- Born: February 5, 1961 Richmond, Virginia
- Died: July 6, 1992 (aged 31) Varina, Virginia

= Vance Buck =

Vance Matthew Buck (February 5, 1961 - July 6, 1992) was an American entrepreneur, best known for his long-term relationship with Elton John.

== Biography ==
Vance Buck was born on February 5, 1961, in Richmond, Virginia. In 1975, he moved to Manhattan, where he became immersed in the burgeoning punk rock scene. A talented entrepreneur, he soon became a luminary in New York City's underground nightlife. Buck was introduced to Elton John in 1978 by Andy Warhol, after which they became lovers and lifelong friends.

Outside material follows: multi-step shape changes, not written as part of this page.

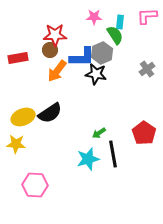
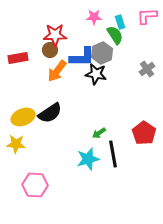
cyan rectangle: rotated 24 degrees counterclockwise
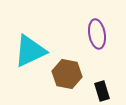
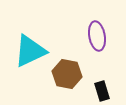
purple ellipse: moved 2 px down
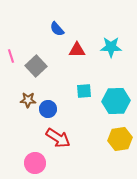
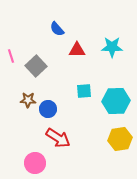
cyan star: moved 1 px right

By the mid-1980s Buck became disenchanted with life on the road. In 1985, he moved to Milan, Italy, where he embarked upon a career in fashion. Shortly after moving to Milan, he lived and worked with Egon von Fürstenberg. After moving back to the United States in 1986 and testing positive for HIV, he quietly lobbied for AIDS awareness and prevention. It was Buck who brought Ryan White to the attention of Elton John.

A photo of Buck can be seen on the inside sleeve artwork for John's 1982 album Jump Up!.

Buck died of complications of AIDS on July 6, 1992. John dedicated his 1992 album The One to Buck, which can be seen in the back cover, with original artwork by Gianni Versace.